The tabletop touch screen lets users chat with Facebook friends through a built-in camera and offers hands-free voice controls. Users can also listen to music and video together in services like Spotify and Facebook Watch, and can narrate “interactive stories” for children. In addition to video chat, Portal can display Facebook photos, and can tap into Amazon’s Alexa voice assistant for even more voice commands. A 10-inch version costs $199, while the 15-inch Portal+ costs $349. Both are available for preorder today and will ship in November.
The idea that users might be creeped out by such a device is not lost on Facebook, which claims that Portal is “private by design.” While the built-in camera can track users around the room, Facebook says the camera does not use face recognition, and the AI that handles the tracking lives on the device instead of on Facebook’s servers. Users also have two ways to cut off the camera: A button on the device “physically disconnects the camera and microphone,” which can’t be re-enabled through software alone, and a separate cover lets users block the camera lens itself. Facebook also says it does not keep or listen to the content of video calls, which are encrypted.

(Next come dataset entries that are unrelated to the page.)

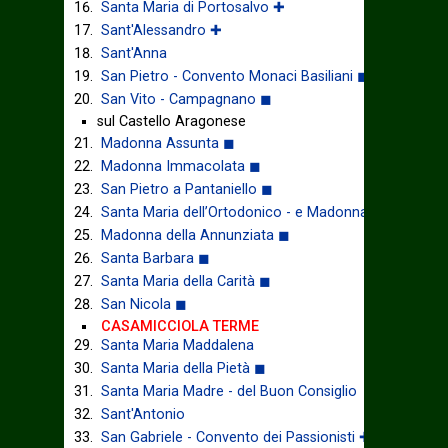
Santa Maria di Portosalvo ✚
Sant'Alessandro ✚
Sant'Anna
San Pietro - Convento Monaci Basiliani ◼
San Vito - Campagnano ◼
sul Castello Aragonese
Madonna Assunta ◼
Madonna Immacolata ◼
San Pietro a Pantaniello ◼
Santa Maria dell’Ortodonico - e Madonna della Libera
Madonna della Annunziata ◼
Santa Barbara ◼
Santa Maria della Carità ◼
San Nicola ◼
CASAMICCIOLA TERME
Santa Maria Maddalena
Santa Maria della Pietà ◼
Santa Maria Madre - del Buon Consiglio
Sant'Antonio
San Gabriele - Convento dei Passionisti ✚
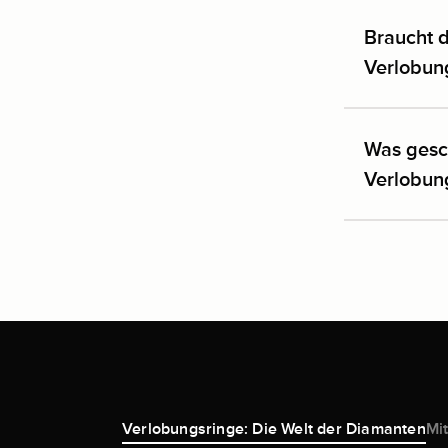
Braucht 
Verlobun
Was gesc
Verlobun
Verlobungsringe: Die Welt der Diamanten
Mit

Despite those assurances, potential buyers will have plenty of reasons to treat a Facebook-powered smart speaker and camera with skepticism. The company recently disclosed a major security breach that left at least 50 million accounts vulnerable to a complete takeover, and earlier this year we learned about how political consulting firm Cambridge Analytica was able to harvest account data on up to 87 million users.
Perhaps more importantly, Facebook has a history of misleading users on what it’s doing with their data. A recent report by Gizmodo found that Facebook was targeting users with ads based on contact information gathered from friends’ address books. (Facebook previously denied that it was doing this.) Facebook also confirmed that when a user sets up two-factor authentication with a phone number, the company uses that number for targeted ads. (The only way to avoid this targeting is to use a different authentication method.)